TASK STATEMENT:
Return every record in full. Match each one exactly.

☆ ☆ ☆ ☆

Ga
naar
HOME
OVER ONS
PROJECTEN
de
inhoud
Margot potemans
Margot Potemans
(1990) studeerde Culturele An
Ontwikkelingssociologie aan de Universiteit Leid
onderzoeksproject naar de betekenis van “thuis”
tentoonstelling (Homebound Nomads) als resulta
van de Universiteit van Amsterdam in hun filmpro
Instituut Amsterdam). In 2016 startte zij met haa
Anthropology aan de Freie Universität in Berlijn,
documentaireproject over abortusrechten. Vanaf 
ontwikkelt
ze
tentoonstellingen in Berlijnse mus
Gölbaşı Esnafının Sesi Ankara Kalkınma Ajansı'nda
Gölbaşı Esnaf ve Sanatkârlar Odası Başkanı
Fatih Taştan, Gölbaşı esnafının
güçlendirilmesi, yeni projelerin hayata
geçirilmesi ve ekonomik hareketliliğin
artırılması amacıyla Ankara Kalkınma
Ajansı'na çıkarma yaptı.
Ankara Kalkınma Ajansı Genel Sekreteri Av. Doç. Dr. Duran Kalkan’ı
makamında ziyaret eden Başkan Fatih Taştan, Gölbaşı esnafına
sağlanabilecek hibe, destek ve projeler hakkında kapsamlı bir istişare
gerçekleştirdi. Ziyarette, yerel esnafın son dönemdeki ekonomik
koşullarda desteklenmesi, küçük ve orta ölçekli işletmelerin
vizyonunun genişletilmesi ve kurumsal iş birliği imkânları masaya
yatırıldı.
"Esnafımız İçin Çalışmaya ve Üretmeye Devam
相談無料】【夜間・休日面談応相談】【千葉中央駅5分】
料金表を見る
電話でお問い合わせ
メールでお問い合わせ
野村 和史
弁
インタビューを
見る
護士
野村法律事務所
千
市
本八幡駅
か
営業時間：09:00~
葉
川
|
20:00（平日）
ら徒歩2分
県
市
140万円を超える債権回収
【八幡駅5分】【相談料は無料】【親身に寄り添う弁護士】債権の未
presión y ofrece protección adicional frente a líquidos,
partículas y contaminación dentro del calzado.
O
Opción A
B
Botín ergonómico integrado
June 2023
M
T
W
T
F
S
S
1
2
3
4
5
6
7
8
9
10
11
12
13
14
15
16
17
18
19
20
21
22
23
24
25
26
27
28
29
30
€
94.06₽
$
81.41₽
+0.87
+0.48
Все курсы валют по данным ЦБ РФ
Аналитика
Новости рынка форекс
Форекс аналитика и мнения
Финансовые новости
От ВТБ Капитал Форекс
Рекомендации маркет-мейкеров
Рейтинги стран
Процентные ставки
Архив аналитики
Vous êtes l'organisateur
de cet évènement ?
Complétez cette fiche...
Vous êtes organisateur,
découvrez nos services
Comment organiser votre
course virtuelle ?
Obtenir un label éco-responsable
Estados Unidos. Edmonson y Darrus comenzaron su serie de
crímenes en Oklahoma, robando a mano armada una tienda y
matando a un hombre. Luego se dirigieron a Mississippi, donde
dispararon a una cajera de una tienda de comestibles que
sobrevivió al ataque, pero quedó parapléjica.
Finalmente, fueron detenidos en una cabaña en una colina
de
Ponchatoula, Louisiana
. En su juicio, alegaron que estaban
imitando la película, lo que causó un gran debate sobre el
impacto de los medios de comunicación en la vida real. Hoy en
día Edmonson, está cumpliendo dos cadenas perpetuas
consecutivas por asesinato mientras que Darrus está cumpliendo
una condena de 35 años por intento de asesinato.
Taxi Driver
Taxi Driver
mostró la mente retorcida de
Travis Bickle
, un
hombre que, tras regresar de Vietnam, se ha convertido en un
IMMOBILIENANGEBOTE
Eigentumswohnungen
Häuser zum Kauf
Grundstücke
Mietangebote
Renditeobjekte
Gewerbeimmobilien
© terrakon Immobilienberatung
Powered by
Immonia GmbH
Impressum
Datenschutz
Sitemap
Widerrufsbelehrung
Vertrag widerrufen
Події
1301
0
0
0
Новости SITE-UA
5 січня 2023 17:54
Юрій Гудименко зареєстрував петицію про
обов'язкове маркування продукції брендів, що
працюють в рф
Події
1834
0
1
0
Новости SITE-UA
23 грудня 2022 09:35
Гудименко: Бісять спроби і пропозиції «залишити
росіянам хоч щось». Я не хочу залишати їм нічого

☆ ☆ ☆ ☆

RESPONSE TO THIS TASK:
Ga
naar
HOME
OVER ONS
PROJECTEN
de
inhoud
Margot potemans
Margot Potemans
(1990) studeerde Culturele An
Ontwikkelingssociologie aan de Universiteit Leid
onderzoeksproject naar de betekenis van “thuis”
tentoonstelling (Homebound Nomads) als resulta
van de Universiteit van Amsterdam in hun filmpro
Instituut Amsterdam). In 2016 startte zij met haa
Anthropology aan de Freie Universität in Berlijn,
documentaireproject over abortusrechten. Vanaf 
ontwikkelt
ze
tentoonstellingen in Berlijnse mus
Gölbaşı Esnafının Sesi Ankara Kalkınma Ajansı'nda
Gölbaşı Esnaf ve Sanatkârlar Odası Başkanı
Fatih Taştan, Gölbaşı esnafının
güçlendirilmesi, yeni projelerin hayata
geçirilmesi ve ekonomik hareketliliğin
artırılması amacıyla Ankara Kalkınma
Ajansı'na çıkarma yaptı.
Ankara Kalkınma Ajansı Genel Sekreteri Av. Doç. Dr. Duran Kalkan’ı
makamında ziyaret eden Başkan Fatih Taştan, Gölbaşı esnafına
sağlanabilecek hibe, destek ve projeler hakkında kapsamlı bir istişare
gerçekleştirdi. Ziyarette, yerel esnafın son dönemdeki ekonomik
koşullarda desteklenmesi, küçük ve orta ölçekli işletmelerin
vizyonunun genişletilmesi ve kurumsal iş birliği imkânları masaya
yatırıldı.
"Esnafımız İçin Çalışmaya ve Üretmeye Devam
相談無料】【夜間・休日面談応相談】【千葉中央駅5分】
料金表を見る
電話でお問い合わせ
メールでお問い合わせ
野村 和史
弁
インタビューを
見る
護士
野村法律事務所
千
市
本八幡駅
か
営業時間：09:00~
葉
川
|
20:00（平日）
ら徒歩2分
県
市
140万円を超える債権回収
【八幡駅5分】【相談料は無料】【親身に寄り添う弁護士】債権の未
presión y ofrece protección adicional frente a líquidos,
partículas y contaminación dentro del calzado.
O
Opción A
B
Botín ergonómico integrado
June 2023
M
T
W
T
F
S
S
1
2
3
4
5
6
7
8
9
10
11
12
13
14
15
16
17
18
19
20
21
22
23
24
25
26
27
28
29
30
€
94.06₽
$
81.41₽
+0.87
+0.48
Все курсы валют по данным ЦБ РФ
Аналитика
Новости рынка форекс
Форекс аналитика и мнения
Финансовые новости
От ВТБ Капитал Форекс
Рекомендации маркет-мейкеров
Рейтинги стран
Процентные ставки
Архив аналитики
Vous êtes l'organisateur
de cet évènement ?
Complétez cette fiche...
Vous êtes organisateur,
découvrez nos services
Comment organiser votre
course virtuelle ?
Obtenir un label éco-responsable
Estados Unidos. Edmonson y Darrus comenzaron su serie de
crímenes en Oklahoma, robando a mano armada una tienda y
matando a un hombre. Luego se dirigieron a Mississippi, donde
dispararon a una cajera de una tienda de comestibles que
sobrevivió al ataque, pero quedó parapléjica.
Finalmente, fueron detenidos en una cabaña en una colina
de
Ponchatoula, Louisiana
. En su juicio, alegaron que estaban
imitando la película, lo que causó un gran debate sobre el
impacto de los medios de comunicación en la vida real. Hoy en
día Edmonson, está cumpliendo dos cadenas perpetuas
consecutivas por asesinato mientras que Darrus está cumpliendo
una condena de 35 años por intento de asesinato.
Taxi Driver
Taxi Driver
mostró la mente retorcida de
Travis Bickle
, un
hombre que, tras regresar de Vietnam, se ha convertido en un
IMMOBILIENANGEBOTE
Eigentumswohnungen
Häuser zum Kauf
Grundstücke
Mietangebote
Renditeobjekte
Gewerbeimmobilien
© terrakon Immobilienberatung
Powered by
Immonia GmbH
Impressum
Datenschutz
Sitemap
Widerrufsbelehrung
Vertrag widerrufen
Події
1301
0
0
0
Новости SITE-UA
5 січня 2023 17:54
Юрій Гудименко зареєстрував петицію про
обов'язкове маркування продукції брендів, що
працюють в рф
Події
1834
0
1
0
Новости SITE-UA
23 грудня 2022 09:35
Гудименко: Бісять спроби і пропозиції «залишити
росіянам хоч щось». Я не хочу залишати їм нічого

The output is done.